Arms of Weaver, adopted c. 1370: Quarterly, 1&4: Or on a fess Azure cotised Gules two garbs Or. 2: Azure on a bend cotised Argent three escallops Gules (Bohun). 3: Sable a lion rampant double-queued Argent (Wastneys)

Robert Weaver (c. 1630 – 1687) was an English politician who sat in the House of Commons from Jan 1659 to Apr 1659.

Weaver was the son and heir of Thomas Weaver, Esq. of Aymestrey, Herefordshire and his wife Anne Lewis of Radnorshire, and cousin to Richard Weaver (MP) and Edmund Weaver (MP).
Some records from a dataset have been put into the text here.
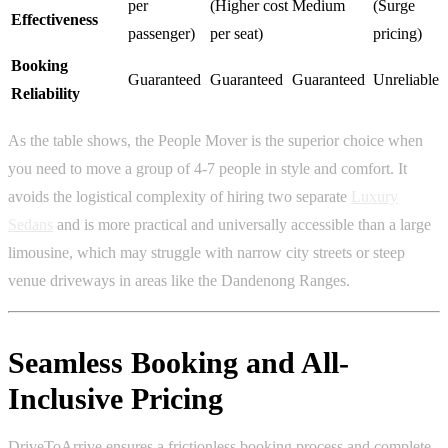
per
(Higher cost
Medium
(Surge
Effectiveness
passenger)
per seat)
pricing)
Booking
Guaranteed
Guaranteed
Guaranteed
Unreliable
Reliability
As the table shows, the People Mover is the superior choice when
you need to move a group of 4-7 people in style and comfort. It
avoids the logistical complexity of hiring two separate
Luxury
Sedans
and is more practical and universally accessible than a large
limousine, which may struggle with narrow city streets or steep
venue driveways in areas like the Dandenong Ranges.
Seamless Booking and All-
Inclusive Pricing
DriveToArrive ensures a frictionless booking process and complete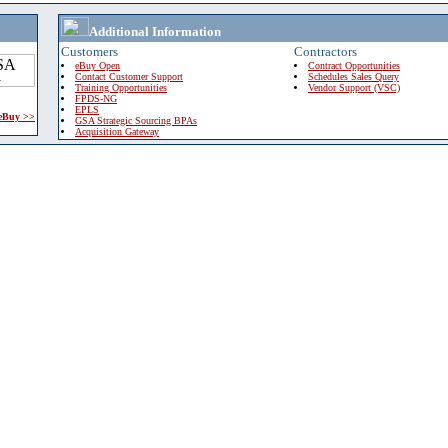
Additional Information
Customers
Contractors
eBuy Open
Contract Opportunities
Contact Customer Support
Schedules Sales Query
Training Opportunities
Vendor Support (VSC)
FPDS-NG
EPLS
 eBuy >>
GSA Strategic Sourcing BPAs
Acquisition Gateway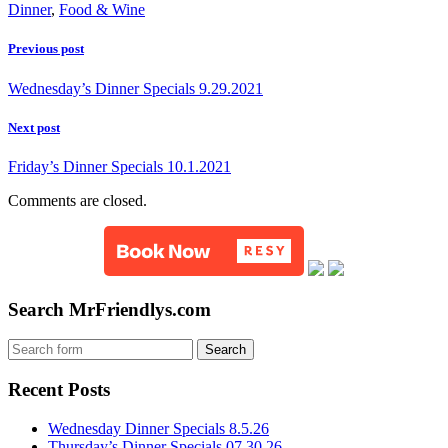
Dinner
,
Food & Wine
Previous post
Wednesday’s Dinner Specials 9.29.2021
Next post
Friday’s Dinner Specials 10.1.2021
Comments are closed.
Search MrFriendlys.com
Recent Posts
Wednesday Dinner Specials 8.5.26
Thursday’s Dinner Specials 07.30.26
His father served as High Sheriff of Radnorshire in 1646 and died in 1647.

Weaver matriculated at Brasenose College, Oxford on 28 July 1651 and was perhaps a student at Lincoln's Inn, 1649. He served as a justice of the peace for Herefordshire from 1653 to 1657.

In 1659, Weaver was elected member of parliament for the Third Protectorate Parliament representing New Radnor.

Weaver died in 1687. His son and heir Robert is memorialized in the Parish Church of St. John the Baptist and St. Alkmund of Aymestrey.